A pesar de que era octubre, dijeron que ese día era especialmente cálido. Yo sentía frío. Por más que dijeran que los niños eran unas criaturas que pensaban que el mundo giraba alrededor de ellos, no creía que fuera así, porque yo no quería, aunque necesitaba, ser abrazada ni consolada. Muy en lo profundo, anhelaba un abrazo, pero no podía ser tan egoísta. Alguien, muchos años después y con gritos estridentes propios de su falta de tacto, me tuvo que sacar de la cabeza la idea de que mi dolor no importaba. Pero en ese momento, yo era una bolita llorosa que rechazaba la autocompasión.
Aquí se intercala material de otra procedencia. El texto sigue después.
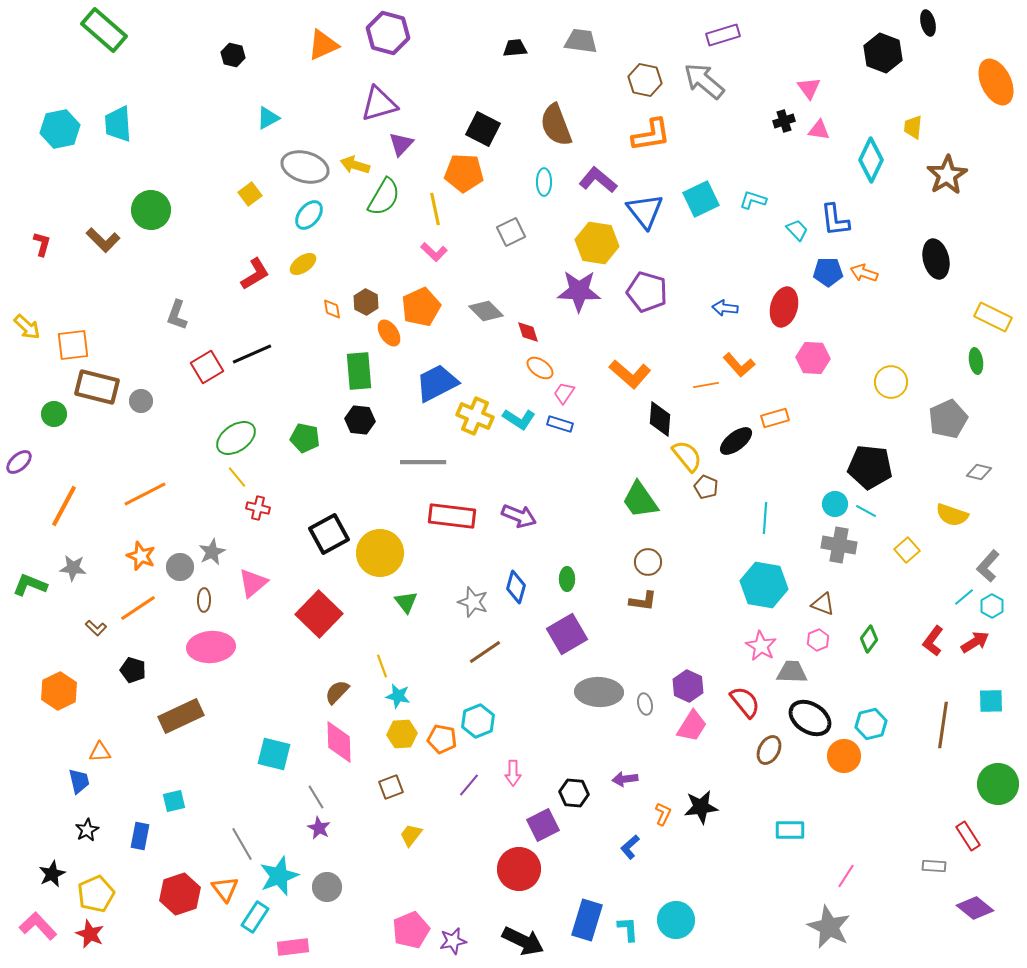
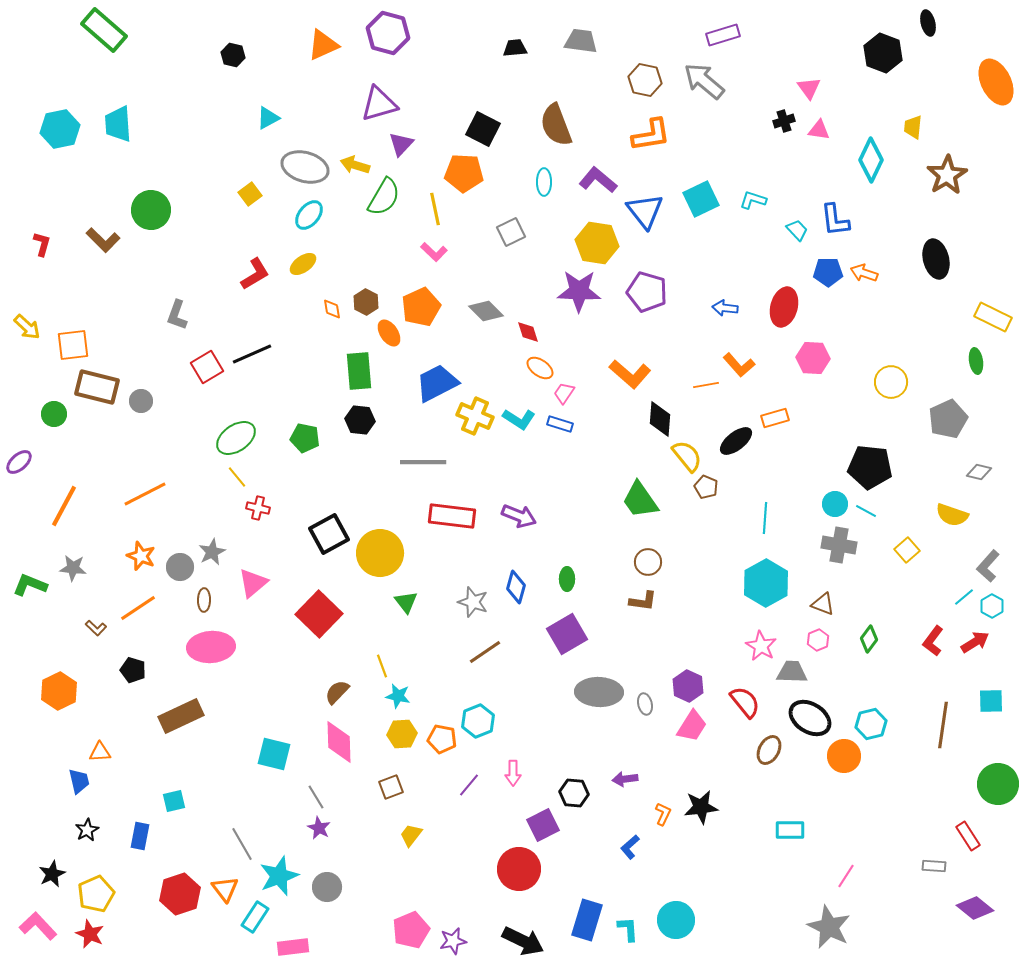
cyan hexagon at (764, 585): moved 2 px right, 2 px up; rotated 21 degrees clockwise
Jamás pude volverme más fuerte e incluso dudaba haber tenido alguna vez esa capacidad. No habría importado si un adivino miraba mi futuro y me hubiese advertido a tiempo, no sé si habría servido que me dijeran que tenía que hacer de la pérdida mi rutina. Quizás fue mejor vivir sin saber. Sin embargo, si me preguntaran si cambiaría algo de mi pasado, no sabría qué responder.